→ **Directions**:
Report each line from the records where the string "Maxim" turns up.

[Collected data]
+ + +

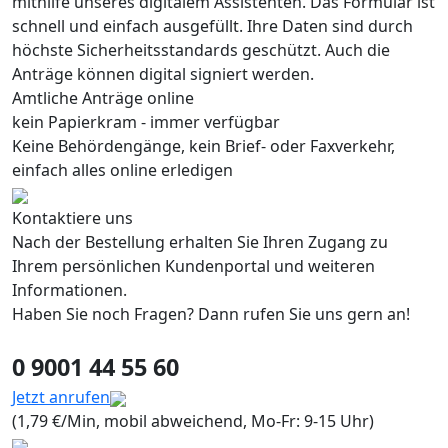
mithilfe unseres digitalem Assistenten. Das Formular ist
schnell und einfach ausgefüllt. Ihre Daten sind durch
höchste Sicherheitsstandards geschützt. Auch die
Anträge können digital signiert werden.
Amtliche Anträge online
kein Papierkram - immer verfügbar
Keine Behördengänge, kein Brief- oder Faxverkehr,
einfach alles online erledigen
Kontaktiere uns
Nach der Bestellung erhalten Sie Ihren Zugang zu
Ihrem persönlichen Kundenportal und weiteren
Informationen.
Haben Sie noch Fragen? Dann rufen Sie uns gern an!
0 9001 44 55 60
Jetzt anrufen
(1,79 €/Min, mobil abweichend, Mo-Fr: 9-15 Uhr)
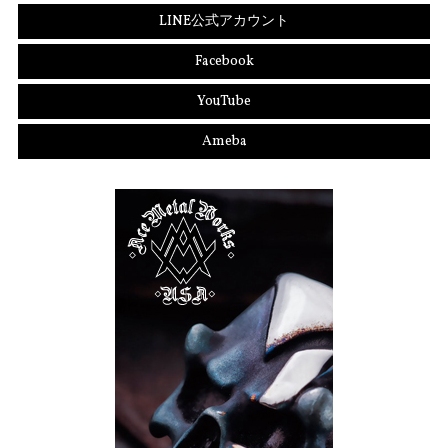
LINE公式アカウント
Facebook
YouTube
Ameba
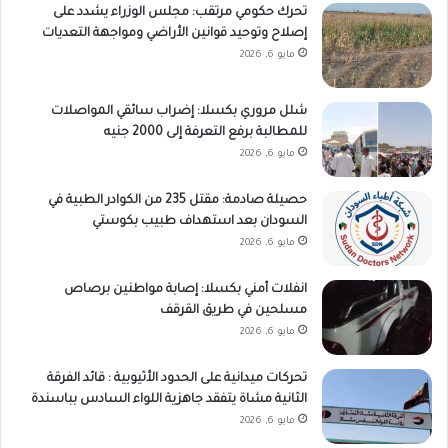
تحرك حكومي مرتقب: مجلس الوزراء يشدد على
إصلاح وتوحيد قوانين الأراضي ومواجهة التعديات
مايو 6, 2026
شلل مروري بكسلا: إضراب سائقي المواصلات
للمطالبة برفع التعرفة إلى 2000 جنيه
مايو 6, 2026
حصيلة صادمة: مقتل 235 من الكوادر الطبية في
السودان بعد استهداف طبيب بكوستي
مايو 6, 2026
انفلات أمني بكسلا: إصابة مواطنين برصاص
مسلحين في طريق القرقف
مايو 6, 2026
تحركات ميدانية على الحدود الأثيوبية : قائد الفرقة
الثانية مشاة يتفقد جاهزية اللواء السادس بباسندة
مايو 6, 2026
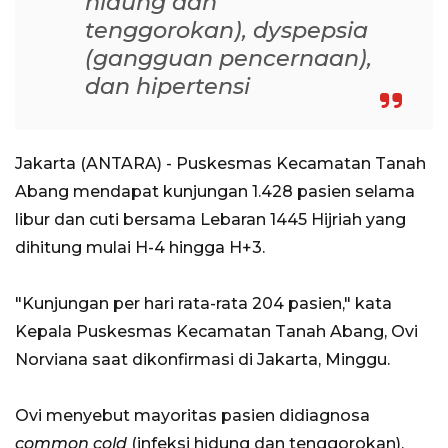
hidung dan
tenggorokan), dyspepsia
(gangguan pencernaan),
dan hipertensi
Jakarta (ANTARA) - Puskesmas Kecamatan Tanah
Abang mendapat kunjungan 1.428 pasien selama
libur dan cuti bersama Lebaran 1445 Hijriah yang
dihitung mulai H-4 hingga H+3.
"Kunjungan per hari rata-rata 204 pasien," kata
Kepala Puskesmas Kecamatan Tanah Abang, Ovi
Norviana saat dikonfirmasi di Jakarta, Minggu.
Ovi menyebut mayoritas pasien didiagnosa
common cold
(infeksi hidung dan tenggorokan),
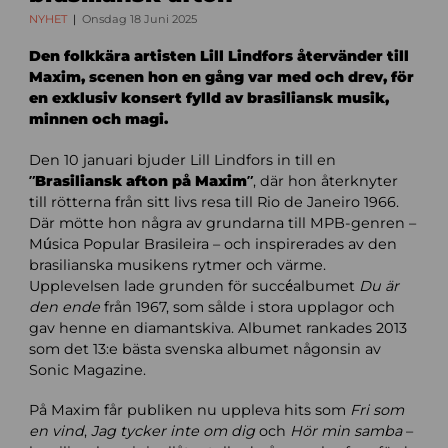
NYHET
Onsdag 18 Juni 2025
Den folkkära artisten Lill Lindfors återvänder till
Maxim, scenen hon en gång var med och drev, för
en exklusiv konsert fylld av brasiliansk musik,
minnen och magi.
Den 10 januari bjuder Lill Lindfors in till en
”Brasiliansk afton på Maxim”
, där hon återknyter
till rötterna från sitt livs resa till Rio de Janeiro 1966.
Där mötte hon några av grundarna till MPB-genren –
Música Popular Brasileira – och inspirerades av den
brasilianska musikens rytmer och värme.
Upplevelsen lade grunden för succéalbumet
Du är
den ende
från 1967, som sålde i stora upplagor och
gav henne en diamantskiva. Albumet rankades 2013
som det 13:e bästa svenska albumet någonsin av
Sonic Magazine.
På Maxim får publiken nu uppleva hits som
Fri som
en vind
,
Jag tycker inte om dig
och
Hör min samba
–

+ + +

→ **Response to the task**:
Maxim, scenen hon en gång var med och drev, för
”Brasiliansk afton på Maxim”
På Maxim får publiken nu uppleva hits som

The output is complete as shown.